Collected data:
◆ ◆ ◆

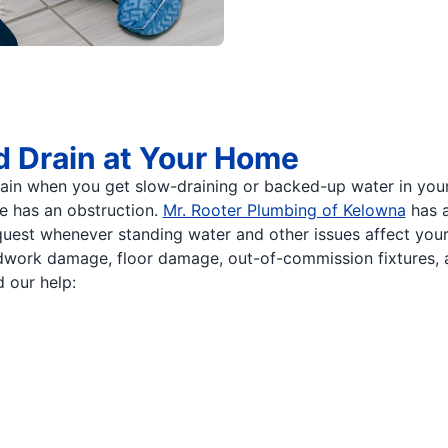
d Drain at Your Home
n when you get slow-draining or backed-up water in your to
pe has an obstruction.
Mr. Rooter Plumbing of Kelowna
has a
quest whenever standing water and other issues affect your
odwork damage, floor damage, out-of-commission fixtures,
 our help:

◆ ◆ ◆

- **PROBLEM STATEMENT**:
Output all the data, exactly, without images.

- **SOLUTION**:
d Drain at Your Home
n when you get slow-draining or backed-up water in your to
pe has an obstruction.
Mr. Rooter Plumbing of Kelowna
has a
quest whenever standing water and other issues affect your
odwork damage, floor damage, out-of-commission fixtures,
 our help:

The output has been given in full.